**WHAT IS REQUIRED:** Using the data below, restate exactly every line from the one with "オリジナル楽曲作りに挑むのも良し！" up to and including the one with "23 julio, 2019". No picture belongs in it.

**GIVEN ENTRIES:**

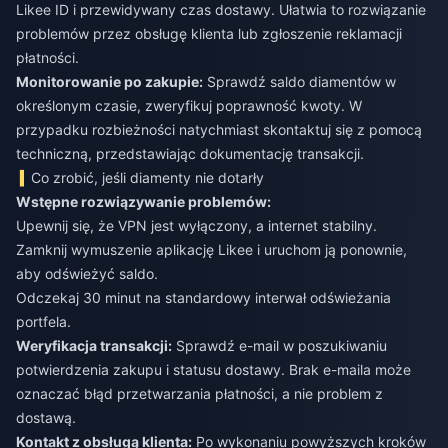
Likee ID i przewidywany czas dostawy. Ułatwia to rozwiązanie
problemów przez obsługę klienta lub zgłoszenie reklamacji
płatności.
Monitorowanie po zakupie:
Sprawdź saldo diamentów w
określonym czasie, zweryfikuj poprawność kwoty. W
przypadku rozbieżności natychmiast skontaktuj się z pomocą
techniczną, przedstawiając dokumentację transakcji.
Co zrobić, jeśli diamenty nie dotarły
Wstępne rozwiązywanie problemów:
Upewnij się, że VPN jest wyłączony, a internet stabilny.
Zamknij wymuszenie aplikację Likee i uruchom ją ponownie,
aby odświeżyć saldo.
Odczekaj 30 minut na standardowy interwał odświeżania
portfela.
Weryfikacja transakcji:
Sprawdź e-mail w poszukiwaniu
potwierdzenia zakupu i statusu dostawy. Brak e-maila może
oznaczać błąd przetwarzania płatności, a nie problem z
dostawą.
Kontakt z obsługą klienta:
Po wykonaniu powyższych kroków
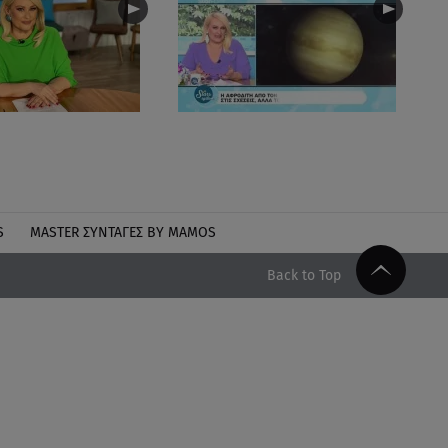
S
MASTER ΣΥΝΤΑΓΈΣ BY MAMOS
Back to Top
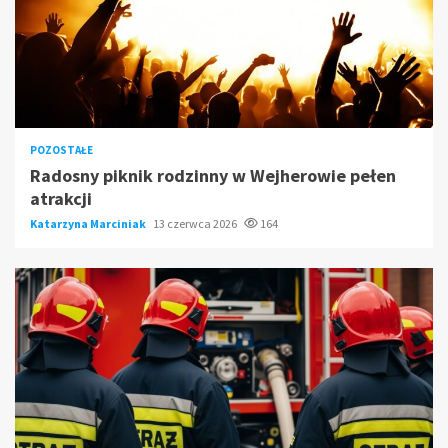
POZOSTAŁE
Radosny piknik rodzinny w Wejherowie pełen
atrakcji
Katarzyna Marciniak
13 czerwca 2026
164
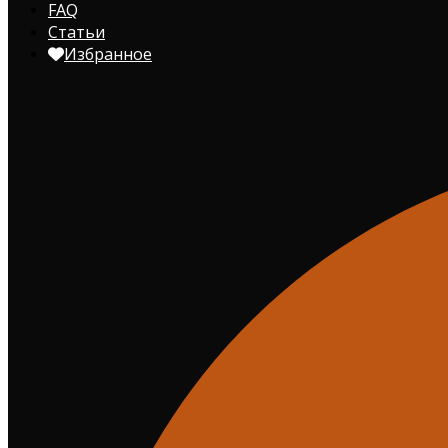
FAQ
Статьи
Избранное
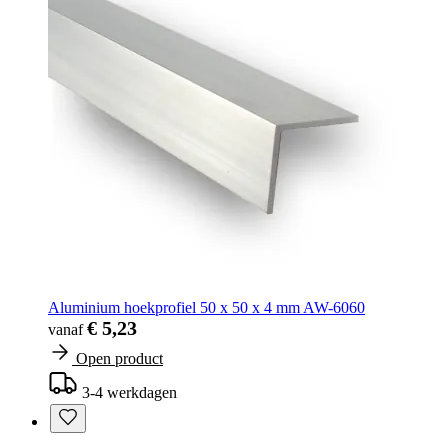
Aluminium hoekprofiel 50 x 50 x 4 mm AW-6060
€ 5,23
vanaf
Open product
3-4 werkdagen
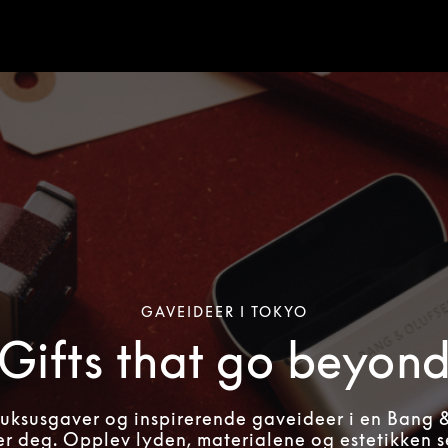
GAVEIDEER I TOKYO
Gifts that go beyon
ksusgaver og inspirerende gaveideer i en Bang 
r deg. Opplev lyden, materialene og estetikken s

--

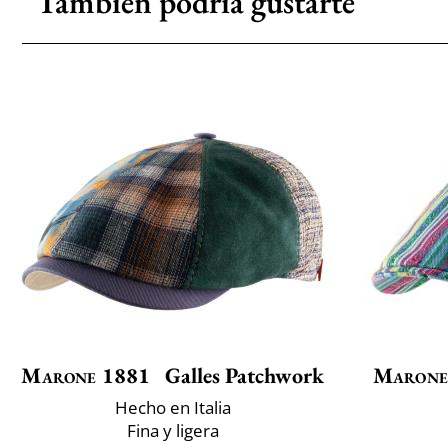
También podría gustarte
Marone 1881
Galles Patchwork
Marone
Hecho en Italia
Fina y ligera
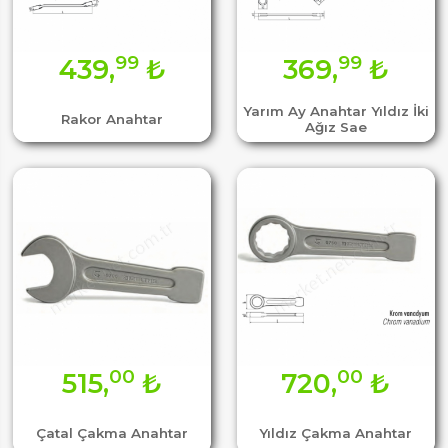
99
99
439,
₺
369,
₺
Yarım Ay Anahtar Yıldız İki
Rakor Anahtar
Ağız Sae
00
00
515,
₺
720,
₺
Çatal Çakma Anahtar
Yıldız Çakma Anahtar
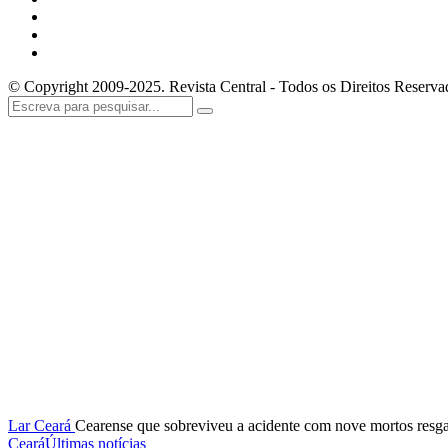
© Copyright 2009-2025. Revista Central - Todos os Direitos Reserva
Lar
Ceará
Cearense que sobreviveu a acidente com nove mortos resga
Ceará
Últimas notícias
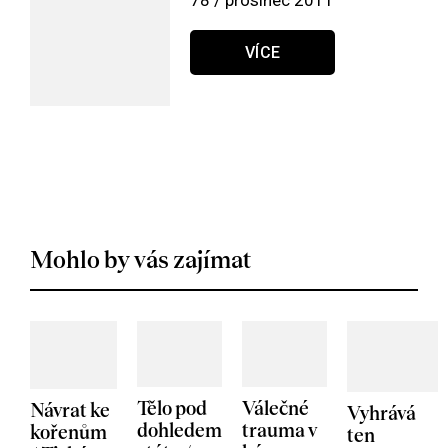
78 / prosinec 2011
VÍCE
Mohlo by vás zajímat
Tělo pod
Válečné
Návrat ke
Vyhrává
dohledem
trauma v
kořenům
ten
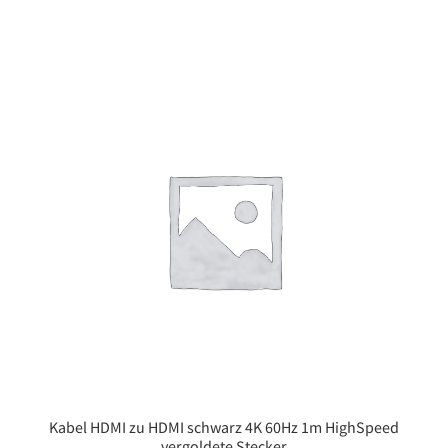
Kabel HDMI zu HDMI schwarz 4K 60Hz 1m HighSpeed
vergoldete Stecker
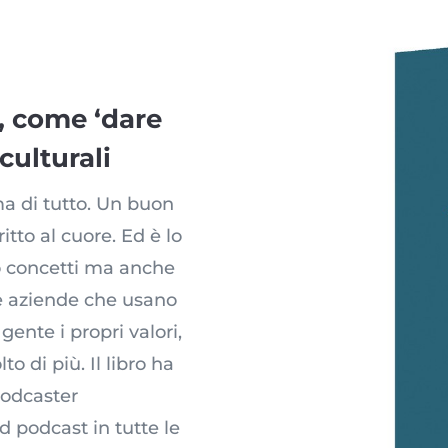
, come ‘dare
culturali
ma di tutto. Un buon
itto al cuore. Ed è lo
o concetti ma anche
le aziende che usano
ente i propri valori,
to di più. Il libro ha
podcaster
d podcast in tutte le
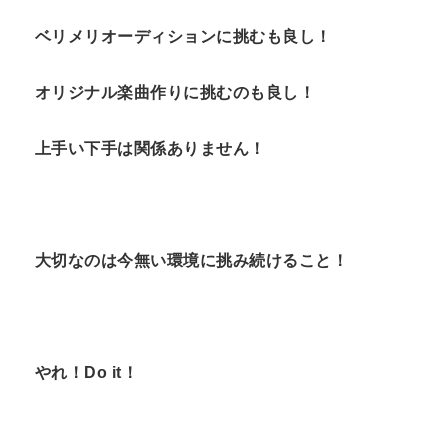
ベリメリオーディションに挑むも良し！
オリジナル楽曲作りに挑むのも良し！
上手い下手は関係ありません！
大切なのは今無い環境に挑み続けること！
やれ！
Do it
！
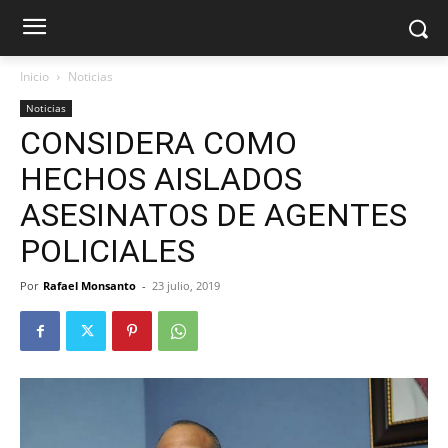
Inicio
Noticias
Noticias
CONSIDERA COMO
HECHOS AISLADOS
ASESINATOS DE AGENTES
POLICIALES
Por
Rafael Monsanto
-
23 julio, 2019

...

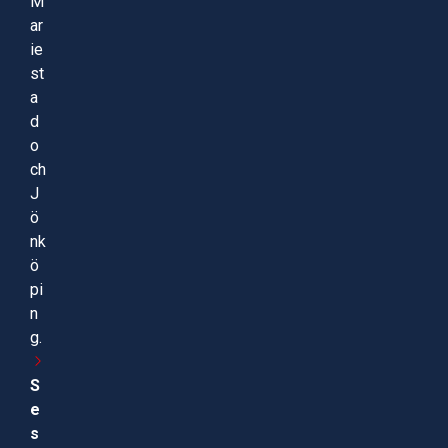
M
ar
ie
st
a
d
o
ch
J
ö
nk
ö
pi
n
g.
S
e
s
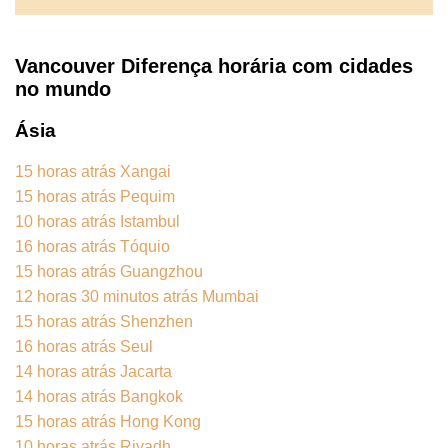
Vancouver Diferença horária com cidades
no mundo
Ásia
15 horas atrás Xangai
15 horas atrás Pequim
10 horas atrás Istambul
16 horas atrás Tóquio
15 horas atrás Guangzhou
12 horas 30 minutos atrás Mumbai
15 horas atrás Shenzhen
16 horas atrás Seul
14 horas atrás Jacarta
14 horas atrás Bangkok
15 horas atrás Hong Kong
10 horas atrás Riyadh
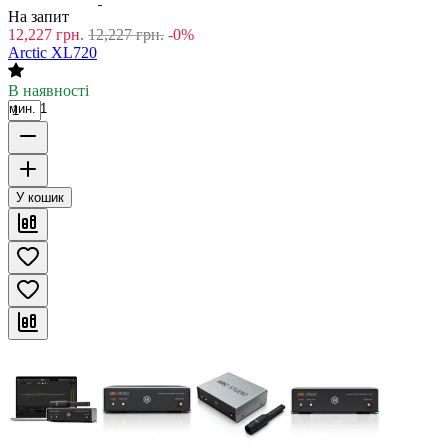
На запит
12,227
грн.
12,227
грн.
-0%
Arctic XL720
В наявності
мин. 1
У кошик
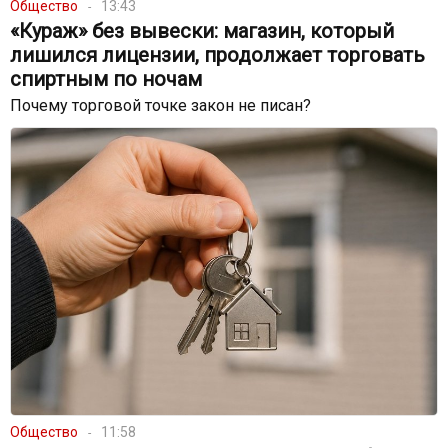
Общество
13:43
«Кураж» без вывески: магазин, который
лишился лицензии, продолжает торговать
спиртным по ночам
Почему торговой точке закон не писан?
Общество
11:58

**RESPONSE TO THE EXERCISE:**
オリジナル楽曲作りに挑むのも良し！
上手い下手は関係ありません！
大切なのは今無い環境に挑み続けること！
やれ！
Do it
！
Inicio
Noticias
Noticias
CONSIDERA COMO
HECHOS AISLADOS
ASESINATOS DE AGENTES
POLICIALES
Por
Rafael Monsanto
-
23 julio, 2019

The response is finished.